Exercise
Your answer must be the lines of the material below, exactly as written, from its first line through the line with "utilisateurs pour une", and no pictures.

Given data
══════════
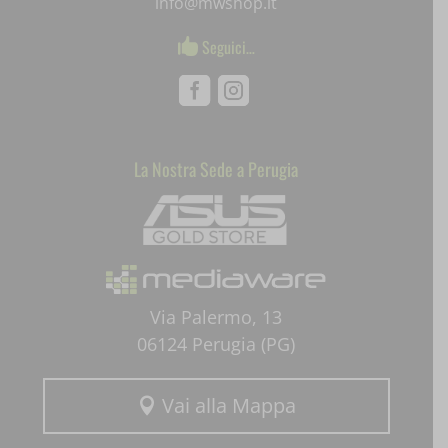
info@mwshop.it
Seguici…

Facebook
Instagram
La Nostra Sede a Perugia
Mediaware
Via Palermo, 13
06124 Perugia (PG)
Vai alla Mappa

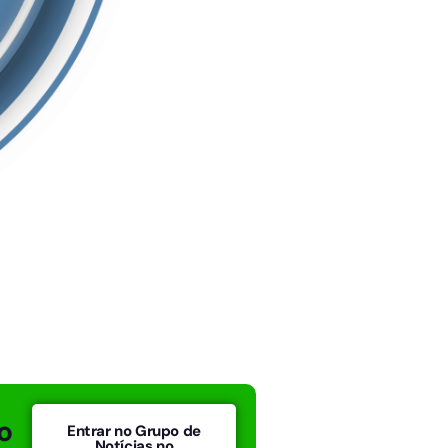
o
Entrar no Grupo de
Notícias no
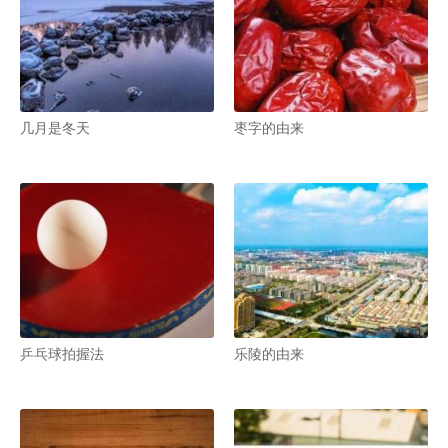
几月是冬天
枣字的由来
乒乓球拍握法
乐陵的由来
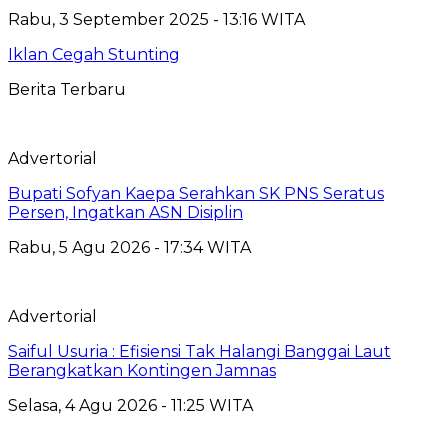
Rabu, 3 September 2025 - 13:16 WITA
Iklan Cegah Stunting
Berita Terbaru
Advertorial
Bupati Sofyan Kaepa Serahkan SK PNS Seratus
Persen, Ingatkan ASN Disiplin
Rabu, 5 Agu 2026 - 17:34 WITA
Advertorial
Saiful Usuria : Efisiensi Tak Halangi Banggai Laut
Berangkatkan Kontingen Jamnas
Selasa, 4 Agu 2026 - 11:25 WITA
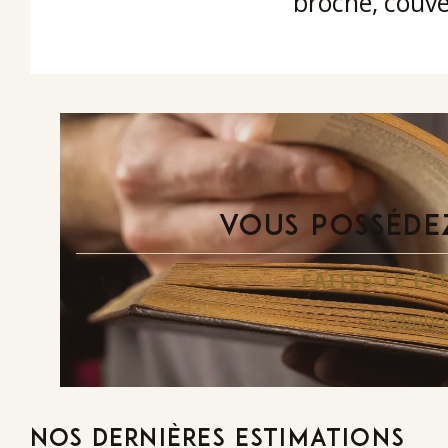
broché, couve
VOUS POSSÉDEZ
FAITES-LE E
Demande
NOS DERNIÈRES ESTIMATIONS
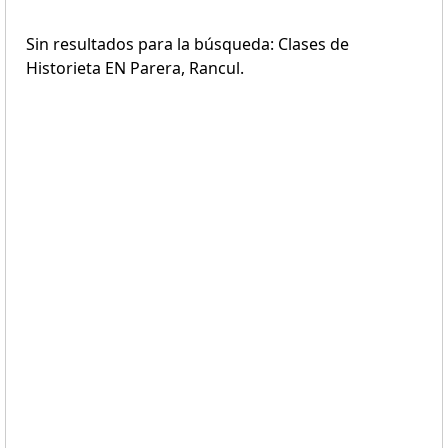
Sin resultados para la búsqueda: Clases de
Historieta EN Parera, Rancul.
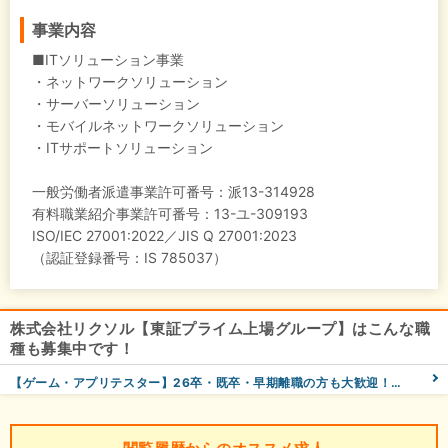
事業内容
■ITソリューション事業
・ネットワークソリューション
・サーバーソリューション
・モバイルネットワークソリューション
・ITサポートソリューション
一般労働者派遣事業許可番号：派13-314928
有料職業紹介事業許可番号：13-ユ-309193
ISO/IEC 27001:2022／JIS Q 27001:2023
（認証登録番号：IS 785037）
株式会社リクソル【東証プライム上場グループ】はこんな職
種も募集中です！
【ゲーム・アプリテスター】26卒・既卒・早期離職の方も大歓迎！同期10名以上と一緒にスタート◎リモートOK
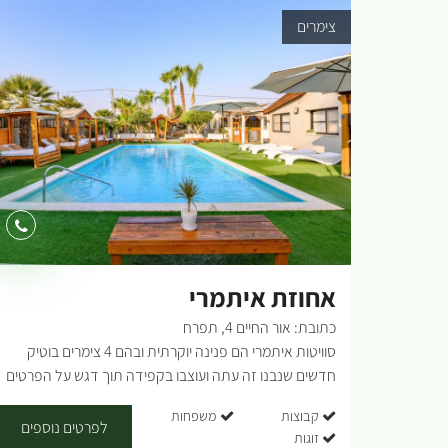
צימרים
אחוזת איתמרי
כתובת: אור החיים 4, תפרח
סוויטות איתמרי הם פנינה יוקרתית ובהם 4 צימרים בוטיק
חדשים שנבנו זה עתה ועוצבו בקפידה תוך דגש על הפרטים
הקטנים מהאקססוריז במקלחות ועד ריהוט החוץ. המקום נקי
קבוצות
משפחות
במיוחד ומאובזר בציוד חדיש. בצימרים, בעלת הבית מפנקת
לפרטים נוספים
זוגות
תמיד ובאופן ספונטני (אוקיי, אולי עשינו פה ספוילר קטן), ועל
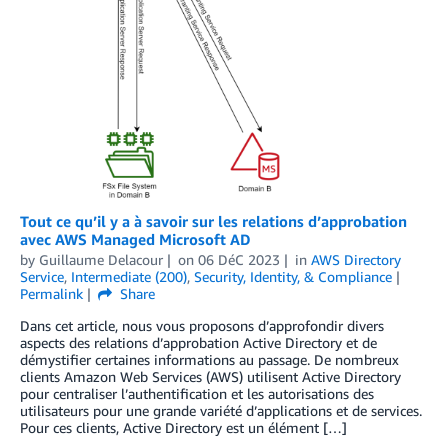
Tout ce qu’il y a à savoir sur les relations d’approbation
avec AWS Managed Microsoft AD
by
Guillaume Delacour
on
06 DéC 2023
in
AWS Directory
Service
,
Intermediate (200)
,
Security, Identity, & Compliance
Permalink
Share
Dans cet article, nous vous proposons d’approfondir divers
aspects des relations d’approbation Active Directory et de
démystifier certaines informations au passage. De nombreux
clients Amazon Web Services (AWS) utilisent Active Directory
pour centraliser l’authentification et les autorisations des
utilisateurs pour une grande variété d’applications et de services.
Pour ces clients, Active Directory est un élément […]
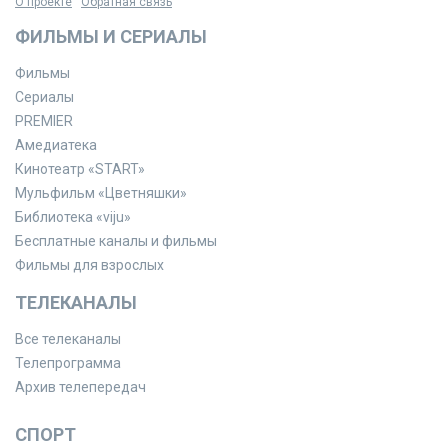
О проекте
Обратная связь
ФИЛЬМЫ И СЕРИАЛЫ
Фильмы
Сериалы
PREMIER
Амедиатека
Кинотеатр «START»
Мульфильм «Цветняшки»
Библиотека «viju»
Бесплатные каналы и фильмы
Фильмы для взрослых
ТЕЛЕКАНАЛЫ
Все телеканалы
Телепрограмма
Архив телепередач
СПОРТ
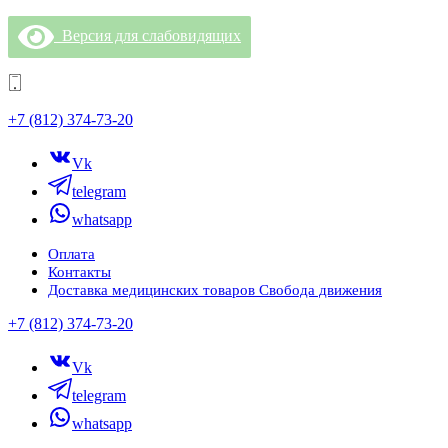
Версия для слабовидящих
+7 (812) 374-73-20
Vk
telegram
whatsapp
Оплата
Контакты
Доставка медицинских товаров Свобода движения
+7 (812) 374-73-20
Vk
telegram
whatsapp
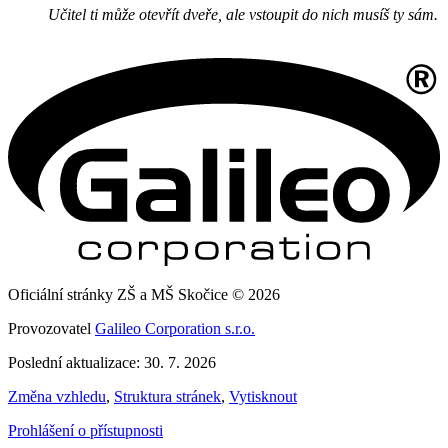
Učitel ti může otevřít dveře, ale vstoupit do nich musíš ty sám.
Oficiální stránky ZŠ a MŠ Skočice © 2026
Provozovatel
Galileo Corporation s.r.o.
Poslední aktualizace: 30. 7. 2026
Změna vzhledu
,
Struktura stránek
,
Vytisknout
Prohlášení o přístupnosti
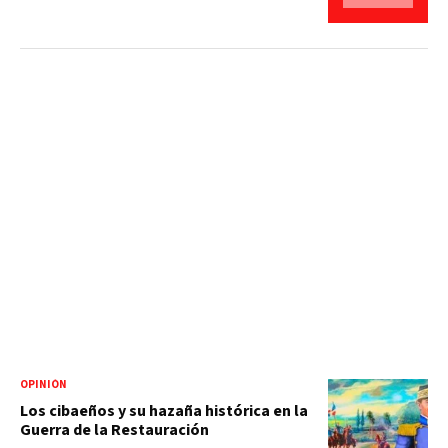
OPINIÓN
Los cibaeños y su hazaña histórica en la
Guerra de la Restauración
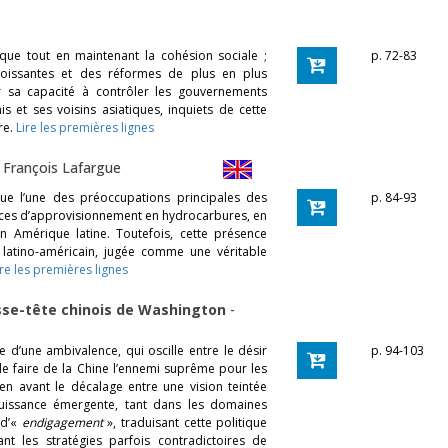
que tout en maintenant la cohésion sociale ;
p. 72-83
croissantes et des réformes de plus en plus
r sa capacité à contrôler les gouvernements
is et ses voisins asiatiques, inquiets de cette
re.
Lire les premières lignes
-
François Lafargue
nue l’une des préoccupations principales des
p. 84-93
ources d’approvisionnement en hydrocarbures, en
’en Amérique latine. Toutefois, cette présence
 latino-américain, jugée comme une véritable
ire les premières lignes
asse-tête chinois de Washington
-
le d’une ambivalence, qui oscille entre le désir
p. 94-103
 de faire de la Chine l’ennemi suprême pour les
en avant le décalage entre une vision teintée
 puissance émergente, tant dans les domaines
 d’«
endigagement
», traduisant cette politique
t les stratégies parfois contradictoires de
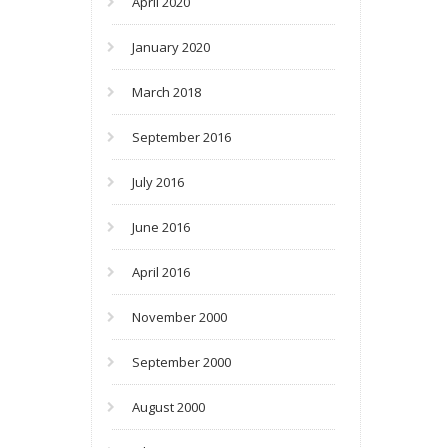
April 2020
January 2020
March 2018
September 2016
July 2016
June 2016
April 2016
November 2000
September 2000
August 2000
══════════
Result of this task
info@mwshop.it
Seguici…

Facebook
Instagram
La Nostra Sede a Perugia
Mediaware
Via Palermo, 13
06124 Perugia (PG)
Vai alla Mappa

o
Entrar no Grupo de
Notícias no
几月是冬天
枣字的由来
乒乓球拍握法
乐陵的由来
Rabu, 3 September 2025 - 13:16 WITA
Iklan Cegah Stunting
Berita Terbaru
Advertorial
Bupati Sofyan Kaepa Serahkan SK PNS Seratus
Persen, Ingatkan ASN Disiplin
Rabu, 5 Agu 2026 - 17:34 WITA
Advertorial
Saiful Usuria : Efisiensi Tak Halangi Banggai Laut
Berangkatkan Kontingen Jamnas
Selasa, 4 Agu 2026 - 11:25 WITA
broché, couve
VOUS POSSÉDEZ
FAITES-LE E
Demande
NOS DERNIÈRES ESTIMATIONS
Sin resultados para la búsqueda: Clases de
Historieta EN Parera, Rancul.
事業内容
■ITソリューション事業
・ネットワークソリューション
・サーバーソリューション
・モバイルネットワークソリューション
・ITサポートソリューション
一般労働者派遣事業許可番号：派13-314928
有料職業紹介事業許可番号：13-ユ-309193
ISO/IEC 27001:2022／JIS Q 27001:2023
（認証登録番号：IS 785037）
株式会社リクソル【東証プライム上場グループ】はこんな職
種も募集中です！
【ゲーム・アプリテスター】26卒・既卒・早期離職の方も大歓迎！同期10名以上と一緒にスタート◎リモートOK
צימרים
אחוזת איתמרי
כתובת: אור החיים 4, תפרח
סוויטות איתמרי הם פנינה יוקרתית ובהם 4 צימרים בוטיק
חדשים שנבנו זה עתה ועוצבו בקפידה תוך דגש על הפרטים
הקטנים מהאקססוריז במקלחות ועד ריהוט החוץ. המקום נקי
קבוצות
משפחות
במיוחד ומאובזר בציוד חדיש. בצימרים, בעלת הבית מפנקת
לפרטים נוספים
זוגות
תמיד ובאופן ספונטני (אוקיי, אולי עשינו פה ספוילר קטן), ועל
Tout ce qu’il y a à savoir sur les relations d’approbation
avec AWS Managed Microsoft AD
by
Guillaume Delacour
on
06 DéC 2023
in
AWS Directory
Service
,
Intermediate (200)
,
Security, Identity, & Compliance
Permalink
Share
Dans cet article, nous vous proposons d’approfondir divers
aspects des relations d’approbation Active Directory et de
démystifier certaines informations au passage. De nombreux
clients Amazon Web Services (AWS) utilisent Active Directory
pour centraliser l’authentification et les autorisations des
utilisateurs pour une grande variété d’applications et de services.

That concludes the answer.